Ne bloquez pas les extensions dangereuses — autorisez uniquement celles dont vous avez besoin. Toute extension non listée est rejetée par défaut.

$allowedExtensions = ['jpg', 'jpeg', 'png', 'gif', 'pdf', 'docx'];
$extension = strtolower($file->getClientOriginalExtension());
if (!in_array($extension, $allowedExtensions)) {
    // Rejeter
}

3. Cohérence extension / MIME

Un fichier peut avoir la bonne extension ET le bon MIME déclaré, mais ils ne correspondent pas entre eux. Cette vérification croise les deux.

$mimeToExtension = [
    'image/jpeg' => ['jpg', 'jpeg'],
    'image/png'  => ['png'],
    'application/pdf' => ['pdf'],
];
if (!in_array($extension, $mimeToExtension[$detectedMime] ?? [])) {
    // Incohérence détectée
}

4. Limite de taille

La limite dans php.ini est un filet de sécurité serveur, pas une validation métier. Appliquez une limite explicite dans votre code, adaptée au contexte (avatar vs document).

$maxSize = 5 * 1024 * 1024; // 5 Mo
if ($file->getSize() > $maxSize) {
    // Trop volumineux
}

5. Validation du contenu image

Pour les images, une vérification supplémentaire s'impose : tenter de les re-traiter via GD ou Imagick. Si le fichier n'est pas une vraie image, cette opération échoue.

$imageInfo = @getimagesize($file->getRealPath());
if ($imageInfo === false) {
    // Ce n'est pas une image valide
}

Cette étape neutralise les images polyglotes — des fichiers qui sont à la fois une image valide et du code exécutable.

6. Détection de contenu malveillant

Rechercher des signatures de code dans le contenu du fichier : balises PHP, scripts JavaScript, directives SVG suspectes.

$content = file_get_contents($file->getRealPath());
$dangerousPatterns = ['<?php', '<?=', '<script', 'javascript:'];
foreach ($dangerousPatterns as $pattern) {
    if (stripos($content, $pattern) !== false) {
        // Contenu suspect
    }
}

7. Renommage systématique

Même si les 6 vérifications précédentes passent, ne conservez jamais le nom de fichier original. Générez un nom aléatoire. Cela casse les attaques par prédiction de chemin et empêche l'exécution directe via URL.

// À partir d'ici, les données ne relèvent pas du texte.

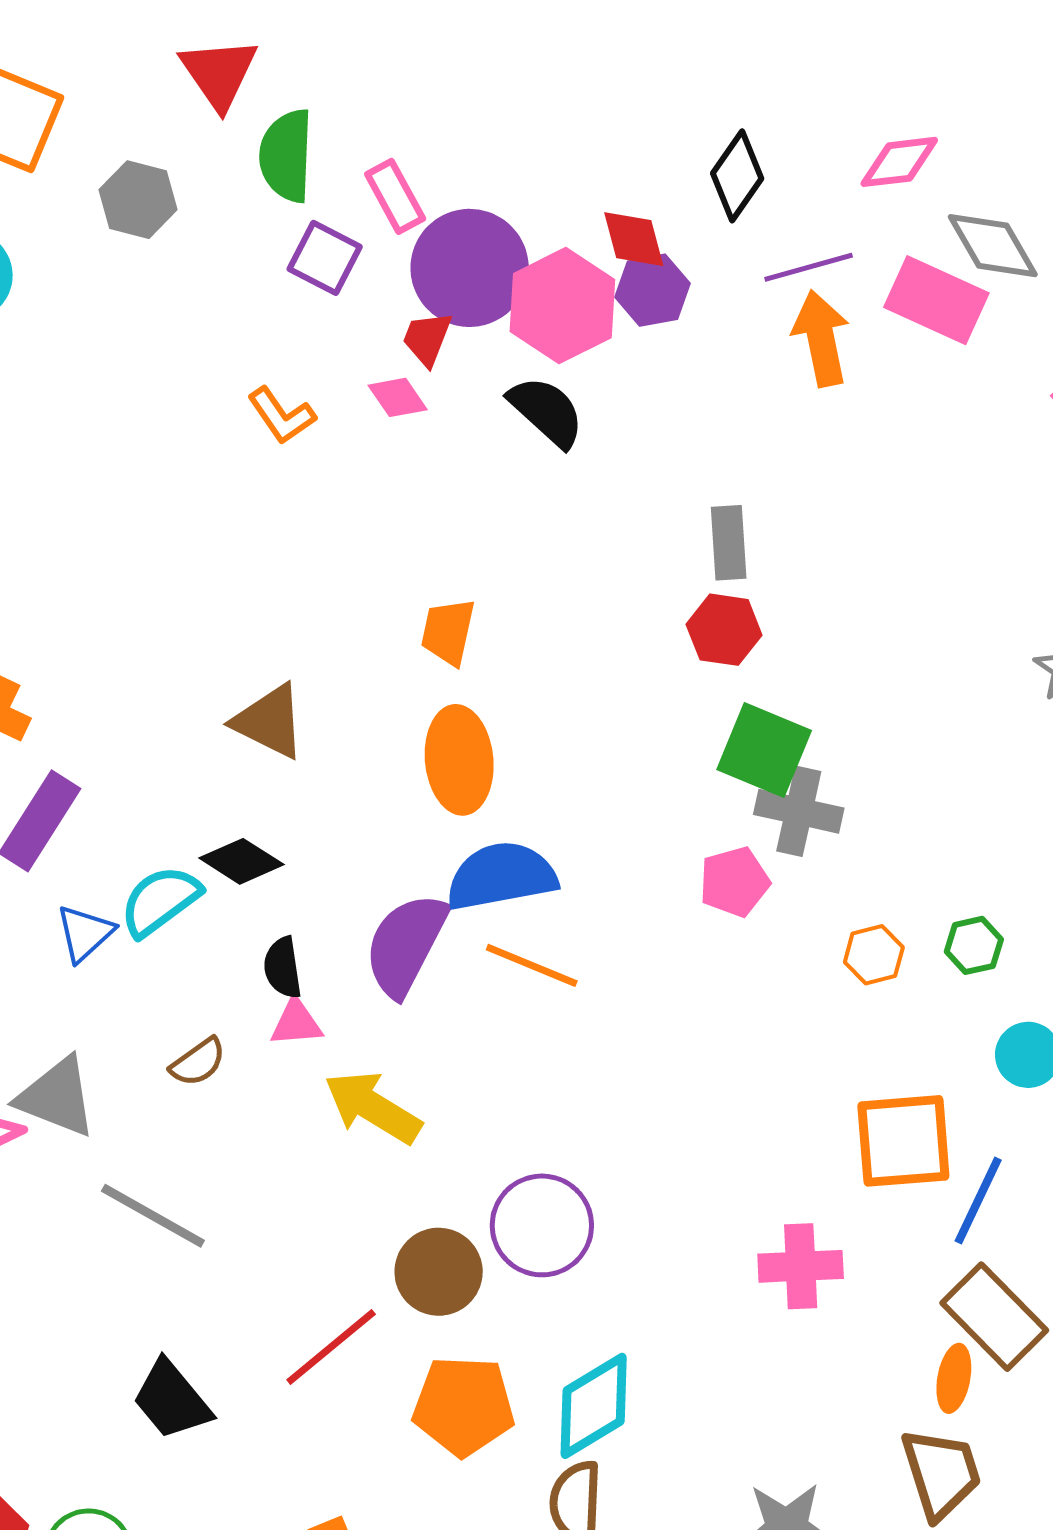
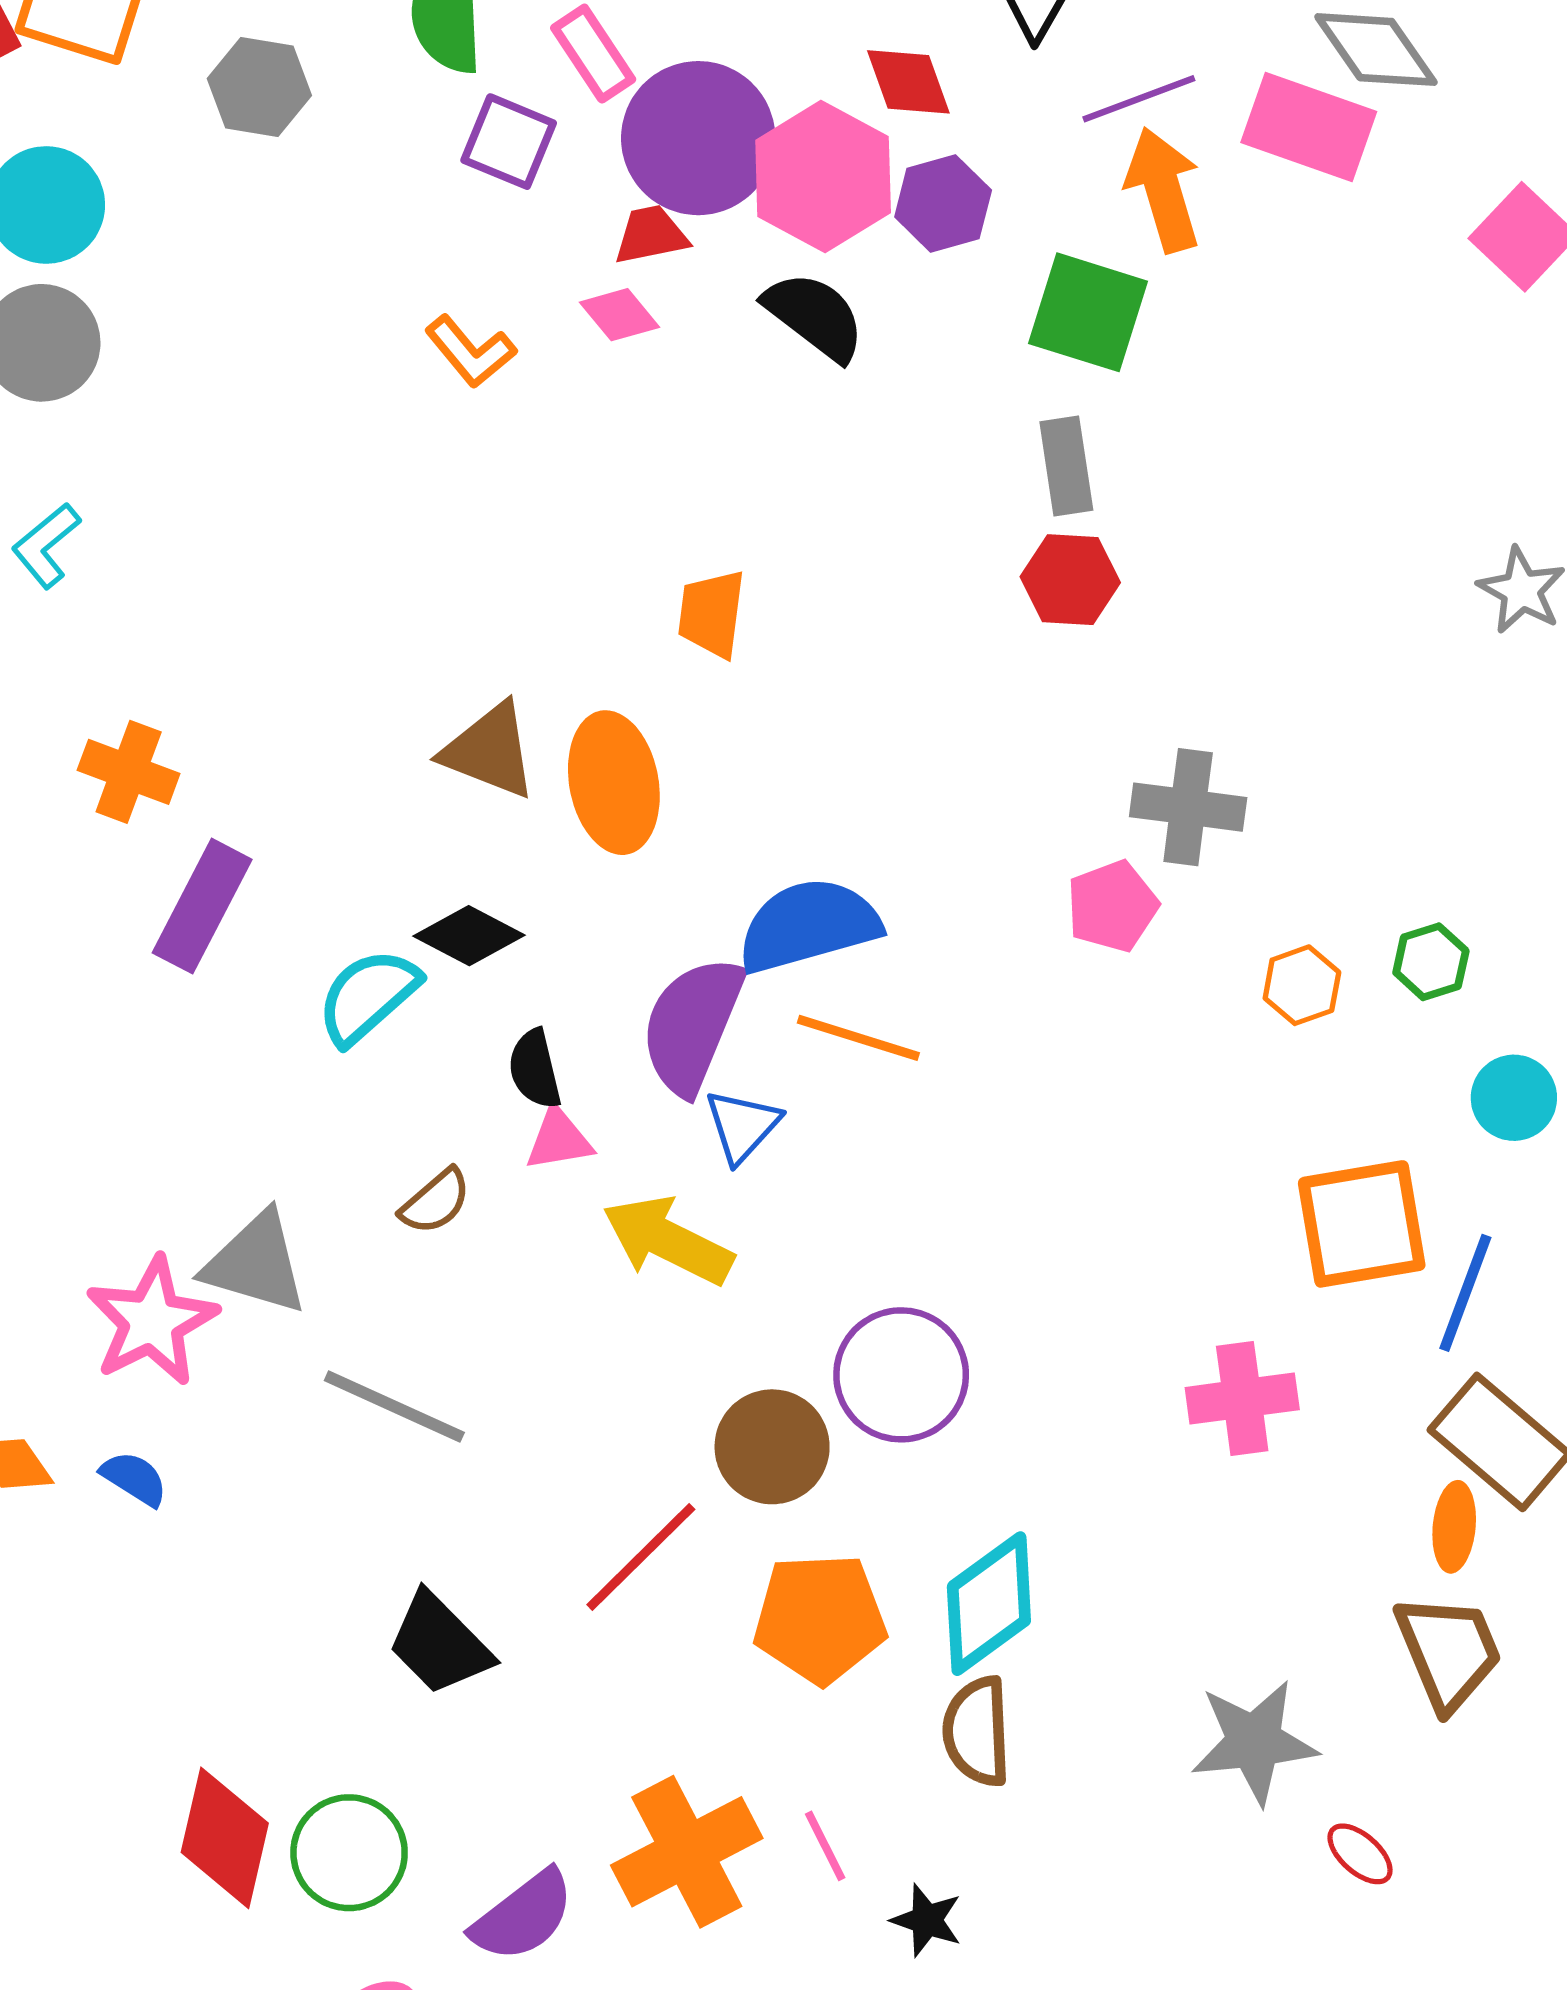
purple hexagon: (652, 290) -> (943, 204), moved
red trapezoid: (427, 339) -> (651, 235), turned 62
green square: (764, 750) -> (1088, 312), moved
orange ellipse: (459, 760) -> (614, 783), moved
blue triangle: (85, 933) -> (742, 1126), moved

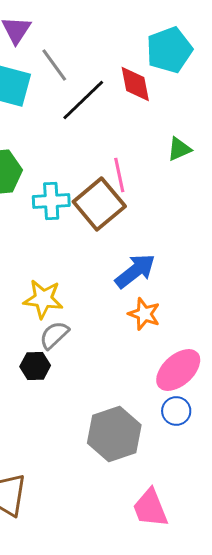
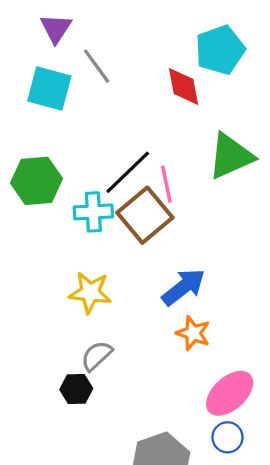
black line: (83, 100) -> (128, 172), moved
green triangle: (179, 149) -> (231, 156), size x1.8
yellow star: (43, 299) -> (90, 292), moved

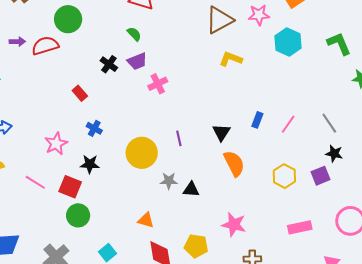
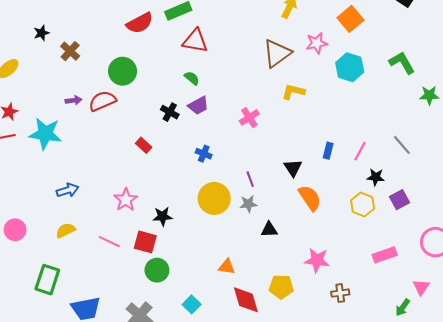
pink cross: (158, 84) -> (249, 117), moved
blue cross: (94, 128) -> (204, 154), moved
black star: (334, 154) -> (376, 177), moved
gray star: (169, 181) -> (248, 204), moved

$safeName = bin2hex(random_bytes(16)) . '.' . $extension;
$file->storeAs('uploads', $safeName, 'private');

Stockez également en dehors de la racine web (storage/ plutôt que public/), et servez les fichiers via un contrôleur qui vérifie les droits d'accès.


Intégrer ces vérifications dans un middleware Symfony

L'approche middleware est idéale : centralisée, testable, réutilisable. En Symfony, un EventSubscriber sur KernelEvents::REQUEST ou un service dédié FileUploadValidator injecté dans vos contrôleurs accomplit le même rôle.

class FileUploadValidator
{
    public function validate(UploadedFile $file, array $allowedMimes): void
    {
        $this->checkRealMime($file, $allowedMimes);
        $this->checkExtension($file, $allowedMimes);
        $this->checkMimeExtensionConsistency($file);
        $this->checkSize($file);
        $this->checkImageContent($file);
        $this->checkMaliciousContent($file);
        // Le renommage intervient au moment du stockage
    }
}

Chaque méthode lève une exception typée en cas d'échec. Le contrôleur n'a pas à connaître les détails — il délègue et gère les exceptions.


Conclusion

Sécuriser les uploads de fichiers, c'est avant tout une question d'architecture. Une seule vérification donne une fausse impression de sécurité. Sept vérifications indépendantes, organisées en couches, transforment un point d'entrée risqué en un processus maîtrisé.

Chez MulerTech, nous appliquons systématiquement ce type de défense en profondeur dans nos projets Symfony. L'objectif n'est pas la complexité pour elle-même, mais la robustesse structurelle qui protège vos données et votre réputation sur le long terme.


Cet article est inspiré de Secure File Uploads: Seven Checks and Why Each One Exists par Shakil Alam, publié sur dev.to.